Contract manufacturing of biologic materials is a rising business keyword in Korea following the successes of Celltrion and Samsung Biologics.
Especially due to COVID-19, whereupon the world is in need of large volumes of drugs in a short span of time, drug developers are combing out reliable factories around the globe to which they can entrust the production of their vaccines and treatments.
Currently, Korea has agreements in place for enough COVID-19 vaccines for 56 million people -- exceeding its population of some 51.6 million people -- from AstraZeneca, Pfizer, Janssen, Moderna and the global COVAX facility.
Of the vaccines Korea has secured so far, Moderna’s and Pfizer’s are messenger RNA vaccines and Janssen’s and AstraZeneca’s are viral vector vaccines. The vaccines from COVAX will comprise those from AstraZeneca, Pfizer and Sanofi. It is worth noting that the vaccines from Pfizer, Moderna and AstraZeneca have to be injected in two doses.
The types of vaccines matter for contract manufacturers, in terms of both the technology needed to produce the vaccine and the equipment and facilities required.

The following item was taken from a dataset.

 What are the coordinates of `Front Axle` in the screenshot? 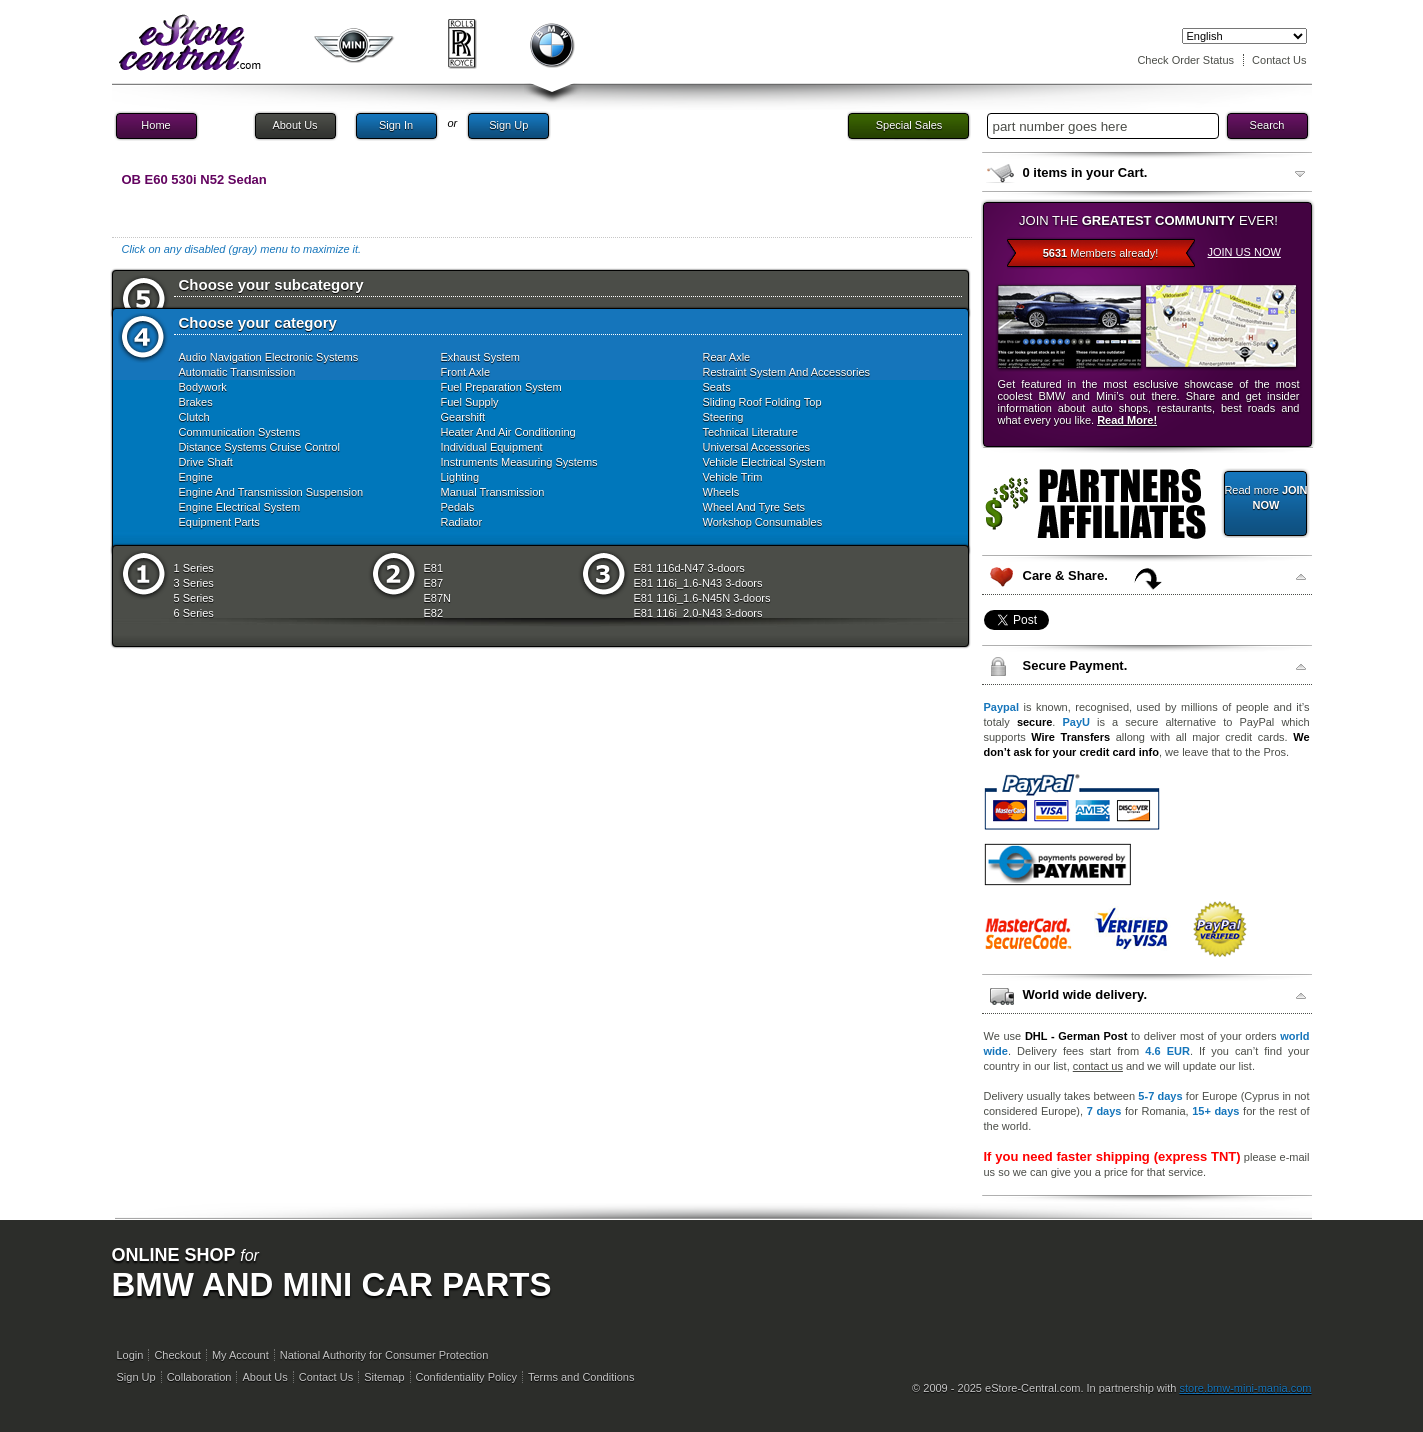 It's located at (466, 372).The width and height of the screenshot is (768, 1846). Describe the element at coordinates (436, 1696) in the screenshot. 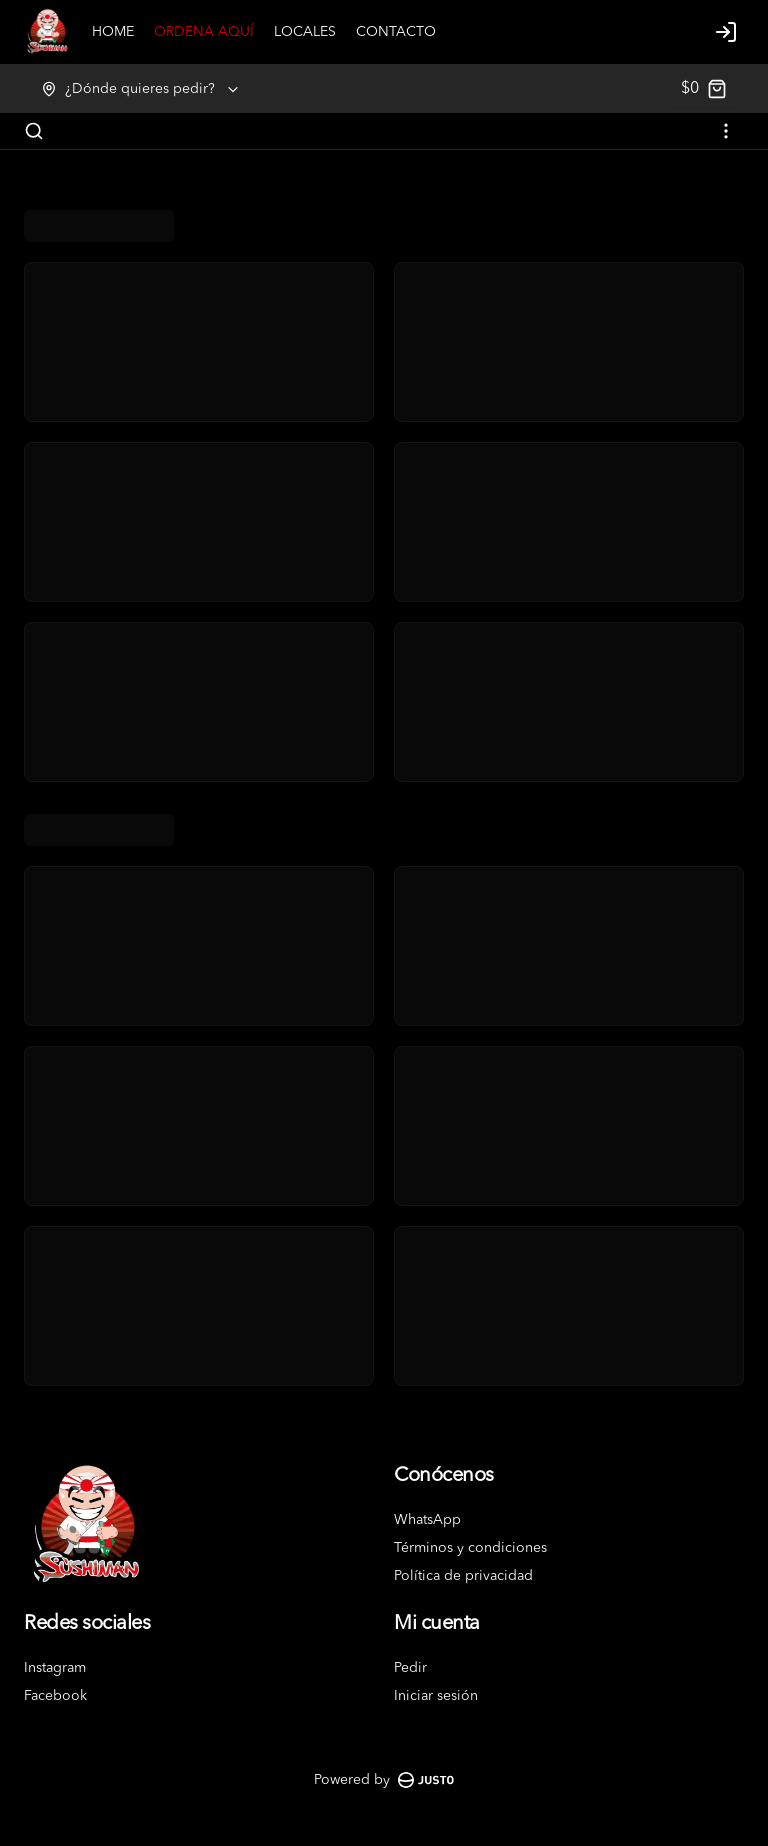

According to popular opinion, it would be more cost- and time-efficient for drug developers to manufacture the vaccines locally via partner CMOs, rather than go through a complicated shipping process. But for that to happen, the local facilities must have the proper equipment and must pass a best practices evaluation.
And on that front, there is upbeat sentiment in Korea in regards to the country’s newfound business potential as a biologics and vaccine CMO hub.
The first to bring in the good news was SK Bioscience, the vaccine-making arm of SK Group, which won deals to contract-manufacture AstraZeneca’s and Novavax’s coronavirus vaccines.
As SK Bioscience had begun preliminarily manufacturing the AstraZeneca vaccine, despite the vaccine having seen slower clinical trial results, it is set to be the first distributed within Korea.
GC Pharma, another to ride the bandwagon, has a deal with the Coalition for Epidemic Preparedness Innovations for use of its Korean facility.
Celltrion and Samsung Biologics, the country’s leading biologics companies and CMOs, so far only have the facilities to produce antibodies, not vaccines.
Celltrion is counting down to emergency use approval for its original COVID-19 treatment regdanvimab, while Samsung Biologics is contract-manufacturing Eli Lilly’s COVID-19 antibody drug.
Albeit without the ability to produce vaccines, the two companies are the blazing leaders of Korea’s bio frontier. Samsung Biologics, once its fourth plant completes construction in 2023, will account for 30 percent of the world’s CMO market at a combined 620,000-liter output.
Celltrion, albeit occupied with manufacturing its own autoimmune biosimilars at its plants, is also building a third plant. Once it’s completed in 2023, the company will have a total output capacity of 250,000 liters.
Trailing behind Celltrion and Samsung Biologics, but at a formidable size, is SK Group’s global CMO arm SK Pharmteco.
SK Pharmteco, formerly the US’ Ampac Fine Chemicals, is a consolidated CMO established in September 2019 comprising Ampac, SK Biotek Korea and SK Biotek Ireland.
It is now closing in to acquire Yposkesi, a French cell and gene therapy CMO, within the first half of 2021.
With the probable addition of Yposkesi to its portfolio, SK Pharmteco will evolve from a chemical drugs-only CMO to one that covers bio.
Analyst Choi Nam-kon of Yuanta Securities Korea said in a report that while SK Pharmteco’s current market value is estimated between just 2.5 trillion won ($2.29 billion) and 3.5 trillion won based on its annual revenue of 700 billion won and EBITDA of 200 billion won, with the acquisition of Yposkesi it could experience a more positive reevaluation.
Celltrion’s market cap as of Tuesday is estimated at 47.8 trillion won and Samsung Biologics’ at 55.4 trillion won.
An SK Holdings official could not provide an answer when asked if the acquisition of Yposkesi could lead to an opportunity for SK Pharmteco to win a COVID-19 vaccine CMO deal in France.